A British helicopter crashed in southern Afghanistan on Saturday, killing five NATO troops in the single deadliest day this year for foreign forces as they prepare to withdraw from the country, officials said.
The British defense ministry confirmed that all five of the dead were British. Maj. Gen. Richard Felton, commander of the Joint Helicopter Command, said the crash appeared to be “a tragic accident.”
In Kabul, an Afghan university official identified two Americans killed by a local policeman at a hospital in the capital earlier this week. The shooting was the latest by a member of Afghanistan’s security forces against those they are supposed to protect.
The cause of the helicopter crash was not immediately known. Kandahar provincial police spokesman Zia Durrani said the aircraft went down in the province’s Takhta Pul district in the southeast, about 31 miles from the Pakistani border.
The coalition said it was investigating the circumstances of the crash but said it had no reports of enemy activity in the area.

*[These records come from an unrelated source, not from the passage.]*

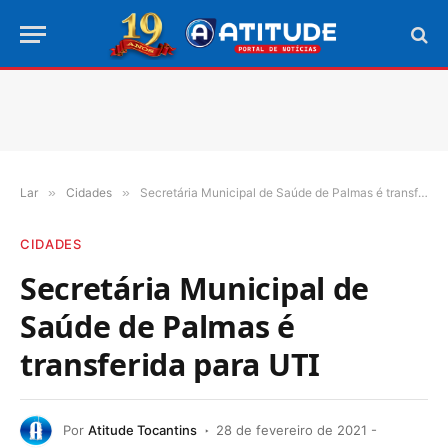
Lar
»
Cidades
»
Secretária Municipal de Saúde de Palmas é transferida para UTI
CIDADES
Secretária Municipal de
Saúde de Palmas é
transferida para UTI
Por
Atitude Tocantins
28 de fevereiro de 2021 -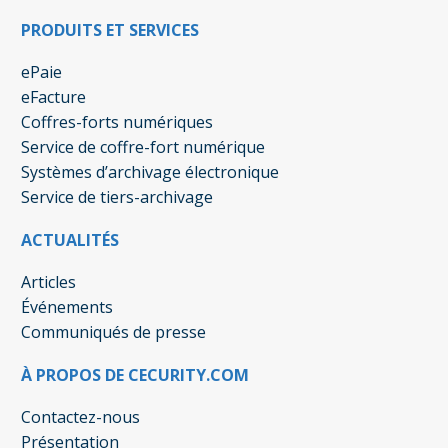
PRODUITS ET SERVICES
ePaie
eFacture
Coffres-forts numériques
Service de coffre-fort numérique
Systèmes d’archivage électronique
Service de tiers-archivage
ACTUALITÉS
Articles
Événements
Communiqués de presse
À PROPOS DE CECURITY.COM
Contactez-nous
Présentation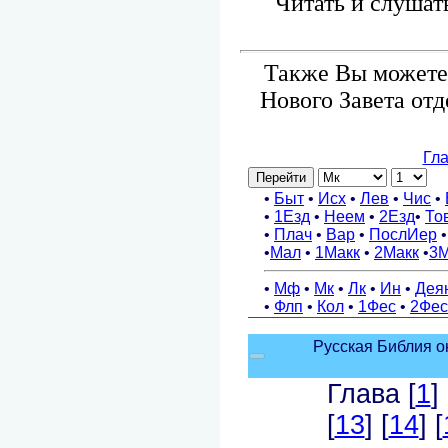
Читать и слушат
Также Вы можете 
Нового Завета от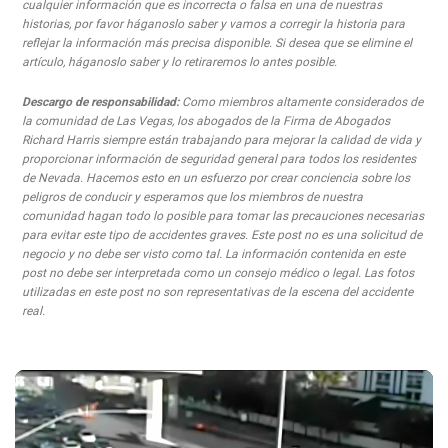
cualquier información que es incorrecta o falsa en una de nuestras
historias, por favor háganoslo saber y vamos a corregir la historia para
reflejar la información más precisa disponible. Si desea que se elimine el
artículo, háganoslo saber y lo retiraremos lo antes posible.
Descargo de responsabilidad:
Como miembros altamente considerados de
la comunidad de Las Vegas, los abogados de la Firma de Abogados
Richard Harris siempre están trabajando para mejorar la calidad de vida y
proporcionar información de seguridad general para todos los residentes
de Nevada. Hacemos esto en un esfuerzo por crear conciencia sobre los
peligros de conducir y esperamos que los miembros de nuestra
comunidad hagan todo lo posible para tomar las precauciones necesarias
para evitar este tipo de accidentes graves. Este post no es una solicitud de
negocio y no debe ser visto como tal. La información contenida en este
post no debe ser interpretada como un consejo médico o legal. Las fotos
utilizadas en este post no son representativas de la escena del accidente
real.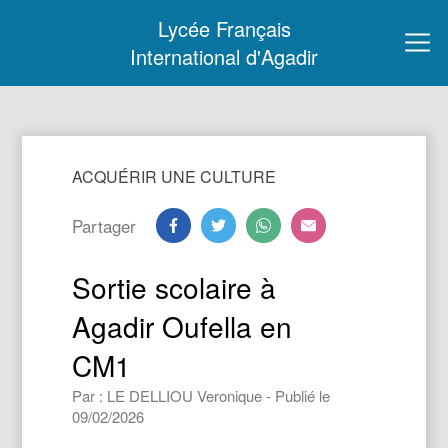
Lycée Français
International d'Agadir
ACQUÉRIR UNE CULTURE
Partager
Sortie scolaire à
Agadir Oufella en
CM1
Par : LE DELLIOU Veronique - Publié le
09/02/2026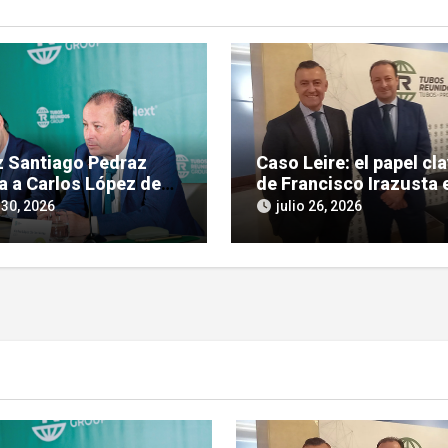
ez Santiago Pedraz
Caso Leire: el papel cl
a a Carlos López de
de Francisco Irazusta e
ras por tráfico de
investigación judicial 
 30, 2026
julio 26, 2026
ncias en el caso Leire
Tubos Reunidos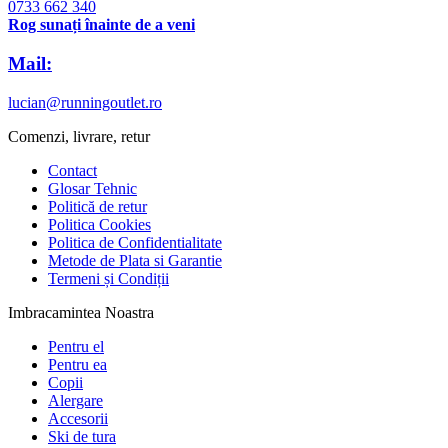
0733 662 340
Rog sunați înainte de a veni
Mail:
lucian@runningoutlet.ro
Comenzi, livrare, retur
Contact
Glosar Tehnic
Politică de retur
Politica Cookies
Politica de Confidentialitate
Metode de Plata si Garantie
Termeni și Condiții
Imbracamintea Noastra
Pentru el
Pentru ea
Copii
Alergare
Accesorii
Ski de tura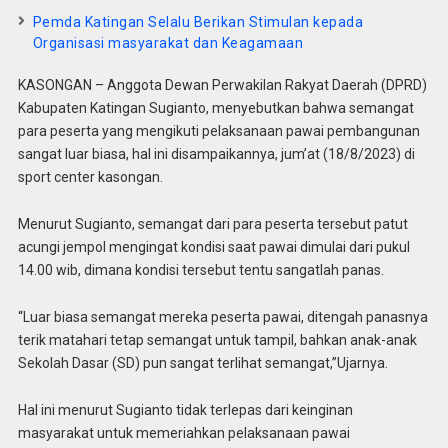
Pemda Katingan Selalu Berikan Stimulan kepada
Organisasi masyarakat dan Keagamaan
KASONGAN – Anggota Dewan Perwakilan Rakyat Daerah (DPRD)
Kabupaten Katingan Sugianto, menyebutkan bahwa semangat
para peserta yang mengikuti pelaksanaan pawai pembangunan
sangat luar biasa, hal ini disampaikannya, jum’at (18/8/2023) di
sport center kasongan.
Menurut Sugianto, semangat dari para peserta tersebut patut
acungi jempol mengingat kondisi saat pawai dimulai dari pukul
14.00 wib, dimana kondisi tersebut tentu sangatlah panas.
“Luar biasa semangat mereka peserta pawai, ditengah panasnya
terik matahari tetap semangat untuk tampil, bahkan anak-anak
Sekolah Dasar (SD) pun sangat terlihat semangat,”Ujarnya.
Hal ini menurut Sugianto tidak terlepas dari keinginan
masyarakat untuk memeriahkan pelaksanaan pawai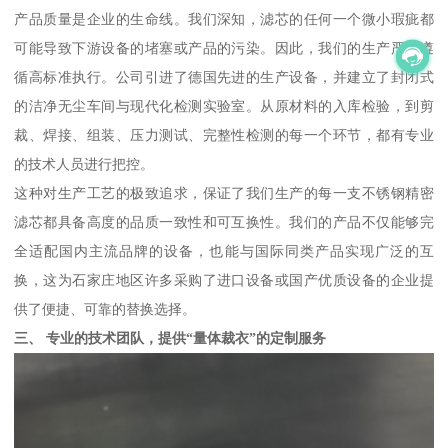
产品质量是企业的生命线。我们深知，滤芯的任何一个微小瑕疵都
可能导致下游设备的堵塞或产品的污染。因此，我们的生产严格遵
循高标准执行。公司引进了德国先进的生产设备，并建立了封闭式
的洁净无尘车间与现代化检测实验室。从原材料的入库检验，到剪
裁、焊接、组装、压力测试、完整性检测的每一个环节，都有专业
的技术人员进行把控。
这种对生产工艺的极致追求，保证了我们生产的每一支不锈钢精密
滤芯都具备高度的品质一致性和可互换性。我们的产品不仅能够完
全适配国内主流品牌的设备，也能与国际同类产品实现广泛的互
换，这为石家庄地区许多采购了进口设备或国产优质设备的企业提
供了便捷、可靠的替换选择。
三、 专业的技术团队，提供“量体裁衣”的定制服务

Saturday’s crash was one of the deadliest air accidents involving Britain’s forces in Afghanistan.
Afghanistan’s presidential elections are headed for a runoff after full preliminary results released Saturday showed the front-runners failed to win a majority and avoid a second round of voting.
Former Foreign Minister Abdullah Abdullah garnered 44.9 percent of the vote, followed by ex-Finance Minister Ashraf Ghani Ahmadzai with 31.5 percent, said election commission chairman Ahmad Yousuf Nouristan. The candidates are vying to replace President Hamid Karzai, the only president Afghans have known since the 2001 U.S.-led invasion to topple the Taliban’s hard-line Islamic regime.
“According to our findings, it seems that this election will go to the second round,” Nouristani said. “We have a tentative schedule of June 7th to start the second round.”